NEW YORK — The stock market finally shook its post-election slump.
Investors seized on hope that Washington will reach a deal on the federal budget and drove stocks Monday to their biggest gain in two months. A pair of strong corporate earnings reports also helped.
The Dow Jones Industrial Average closed up 207.65 points, or 1.7 percent, to end at 12,795.96. The Standard & Poor's 500 index rose 27.01 points, or 2 percent, to 1,386.89. The Nasdaq composite average gained 62.94, or 2.2 percent, to 2,916.07.

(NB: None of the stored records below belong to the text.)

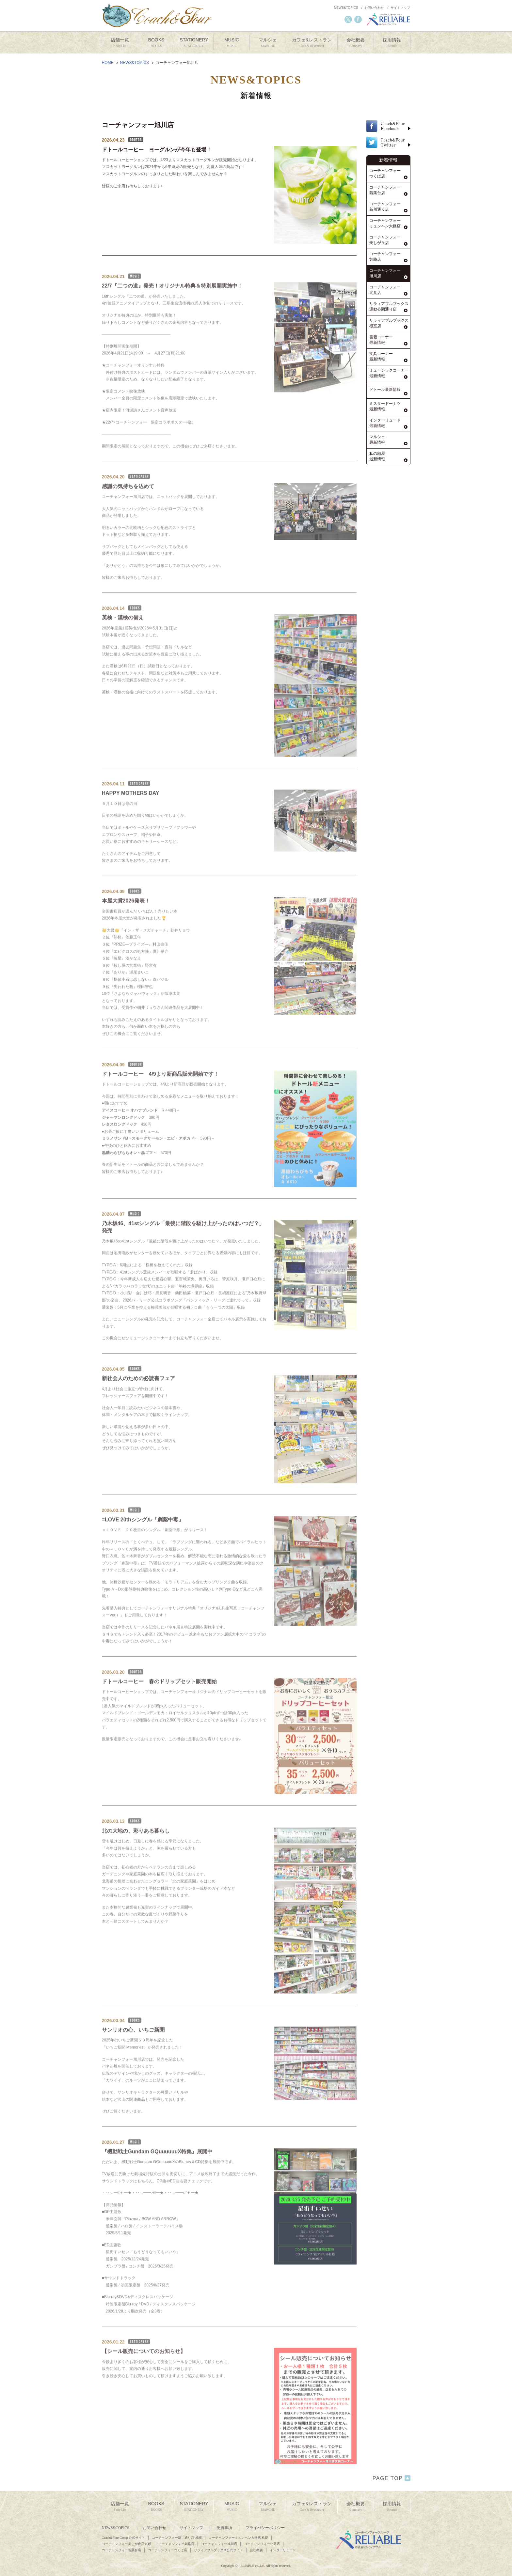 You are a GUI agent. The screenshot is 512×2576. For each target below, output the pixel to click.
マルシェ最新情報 (377, 440)
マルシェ (267, 43)
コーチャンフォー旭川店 (385, 273)
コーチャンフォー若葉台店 (385, 190)
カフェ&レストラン (311, 43)
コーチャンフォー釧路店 (385, 257)
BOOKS (156, 43)
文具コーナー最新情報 (381, 356)
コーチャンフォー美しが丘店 (385, 240)
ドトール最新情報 (385, 389)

Since President Barack Obama and a divided Congress were returned to power Nov. 6, the Dow had fallen six of eight days and a total of 650 points.
Obama and congressional leaders are in talks to avoid going over a "fiscal cliff" on Jan. 1, when tax increases and mandatory government spending cuts are set to take effect.
While Obama and Republicans appear at odds on whether tax rates for the wealthiest Americans should rise, lawmakers suggested over the weekend that progress is possible.
"It is quite clear that both sides want to come to a compromise and that a reasonable compromise is available," David Kelly, chief global strategist for J.P. Morgan Funds, wrote in a note to clients.
Corporate earnings reports also boosted the indexes. Lowe's said its third-quarter profit surged 76 percent. That followed a strong report from Home Depot last week. Lowe's rose $1.98, or 6.2 percent, to $33.96.
Tyson Foods, the country's biggest meat company, beat analysts' expectations for its quarterly earnings. Tyson added $1.84, or 10.9 percent, to $18.72.